Count me in!

Still thinking about David… I wonder what kind of child he was. Do you know his father, Jesse, forgot about him when the king maker came to their house to select the next king? For some reason, probably because he was the youngest son, his father did not consider him qualified to be king, so he didn’t bother bringing him to the selection exercise. Jesse only remembered David after the seven sons he presented were rejected. Eventually he was sent for and chosen to be king.

Second time around, David went to the field where the battle was to take place. His dad had sent him to check on his brothers. The decree was made, “this is what will be done for the MAN who kills Goliath…” You see, the army chiefs must have deliberated and come up with a profile of the person who would likely kill Goliath, and at the barest minimum, it had to be a man. Judging from Goliath’s size, no one could have imagined a woman or a child as a candidate for this task. It had to be a man.

On both counts, David surprised everyone. How did a shepherd boy become a king? How did a teenager take down a giant? He hadn’t attended the royal school, neither was he training to become a soldier, but in his little corner, on the task he was assigned, he took charge and developed skills that he was able to apply in the face of greater challenges.
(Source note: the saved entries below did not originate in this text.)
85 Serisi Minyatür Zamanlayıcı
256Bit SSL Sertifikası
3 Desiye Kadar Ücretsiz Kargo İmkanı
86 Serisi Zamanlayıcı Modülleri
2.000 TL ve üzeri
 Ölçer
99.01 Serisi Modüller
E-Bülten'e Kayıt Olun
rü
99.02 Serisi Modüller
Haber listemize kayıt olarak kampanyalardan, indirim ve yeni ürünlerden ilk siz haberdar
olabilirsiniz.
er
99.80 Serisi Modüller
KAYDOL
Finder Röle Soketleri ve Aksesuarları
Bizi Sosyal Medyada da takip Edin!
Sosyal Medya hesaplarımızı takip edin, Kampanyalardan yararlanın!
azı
He struck and killed the lions and bears that came to attack his father’s sheep and he was confident that Goliath would not be an exception.

I imagine the story would have been different if David had whined and complained about being assigned to take care of sheep when his peers were doing more exciting things like learning to ride chariots or wield swords.

It’s interesting to see that no matter how seemingly insignificant our current circumstances may be, we can acquire valuable skills and aptitude that will enable us succeed in greater things. So we must make the most of every opportunity and self development must be an ongoing effort in our lives.

Finally, when the big opportunities come our way, we must learn to reach into our experience and not give in to the thought that we do not qualify. All the skills that we’ve acquired have got to count for something and by wisdom, we can translate and efficiently use them to navigate our way to greatness.

Rather than say ‘count me out’, we must begin to say ‘COUNT ME IN!’